Mira Nakashima, daughter of renowned 20th Century furniture designer George Nakashima (1905-1990), has collaborated with her team of 10 skilled craftspeople to create a new body of work that reflects the heritage of her father's custom handcrafted furniture making. The exhibition, Nakashima Woodworkers: An Evolving Legacy, aims to build upon the traditional Nakashima approach of meticulous design, craftsmanship, and beautiful wood while introducing the next generation of Nakashima Woodworkers.
"It is very natural that we should present our next step forward at Moderne Gallery," said Mira Nakashima. "Moderne Gallery has featured my father's work, and also supported my own developing work for more than 25 years."
Finding inspiration in the subtle harmonies of both nature and music—and continuing the evolution of fresh design solutions—the team has transformed a selection of custom-milled, carefully harvested hardwood into both timeless and functional works of studio craft furniture.
With reference to drawings produced by George Nakashima in the late 1950s, pieces featured in Nakashima Woodworkers: An Evolving Legacy include, among others, The Chigaidana, an asymmetrically organized interpretation of a free-floating Japanese shelving system made for traditional Japanese tea rooms; as well as The Dropleaf Table, adapted to illustrate the harmonic ratio 3:4 conceived by Mira's assistant Miriam Carpenter.
The Carpenter Coffee Table—inspired by a Claro Walnut burl and conceived by Miriam Carpenter—is based upon the harmonic principal that any given note is exactly half the vibration length of the octave below. The Sunset Dining Table has been scaled down from its original length of 18-feet to 10-feet, and is fashioned from three Fiddleback-figured English Sycamore planks purchased by Mira In Toronto some years ago.
Reflection Cofee Table
New designs include The Reflection Coffee Table made in 2012 for the "Poplar Culture" show at the Wharton Esherick Studio, as well as a pair of Cantilevered Night stands originally designed to be taller standing desks, and crowned by book-matched historic cherry-wood boards.
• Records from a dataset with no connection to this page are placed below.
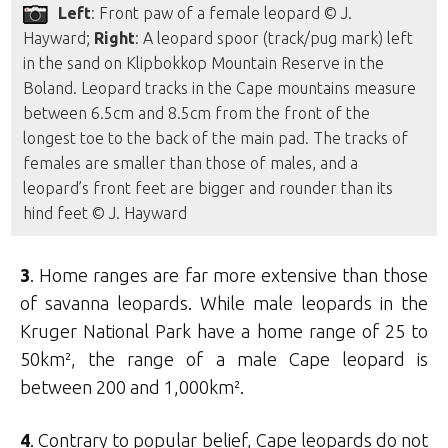
Left
: Front paw of a female leopard © J.
Hayward;
Right
: A leopard spoor (track/pug mark) left
in the sand on Klipbokkop Mountain Reserve in the
Boland. Leopard tracks in the Cape mountains measure
between 6.5cm and 8.5cm from the front of the
longest toe to the back of the main pad. The tracks of
females are smaller than those of males, and a
leopard’s front feet are bigger and rounder than its
hind feet © J. Hayward
3
. Home ranges are far more extensive than those
of savanna leopards. While male leopards in the
Kruger National Park have a home range of 25 to
50km², the range of a male Cape leopard is
between 200 and 1,000km².
4
. Contrary to popular belief, Cape leopards do not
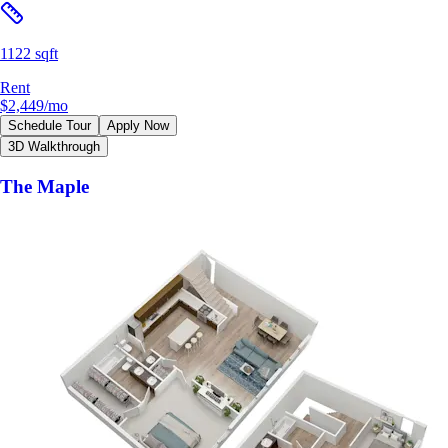
1122 sqft
Rent
$2,449
/mo
Schedule Tour
Apply Now
3D Walkthrough
The Maple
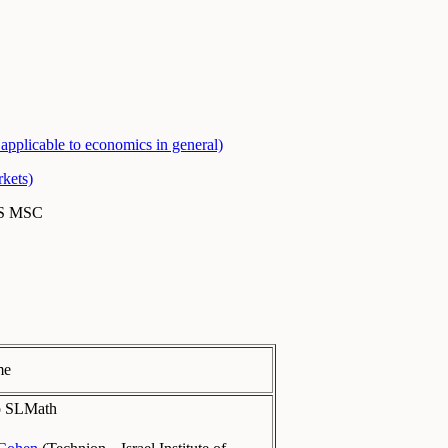
applicable to economics in general)
kets)
MS MSC
me
to SLMath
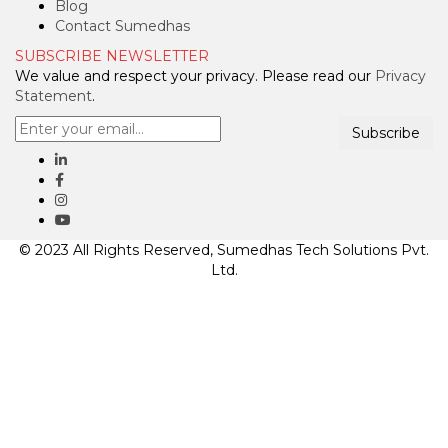
Blog
Contact Sumedhas
SUBSCRIBE NEWSLETTER
We value and respect your privacy. Please read our
Privacy
Statement
.
Subscribe
© 2023 All Rights Reserved, Sumedhas Tech Solutions Pvt.
Ltd.
Clos
this
mod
Following her father's death in 1990, Mira Nakashima continued to produce the classic Nakashima lines, but also explored new designs and techniques through her own Keisho line, which is Japanese for "continuation." The first show of her Keisho works was presented by Moderne Gallery in 1998.
Nakashima Woodworkers: An Evolving Legacy is on display at Moderne Gallery, 111 N. Third Street in the Old City section of Philadelphia. Gallery hours are 12:00 – 5:00 p.m. Tuesday through Saturday, and by appointment.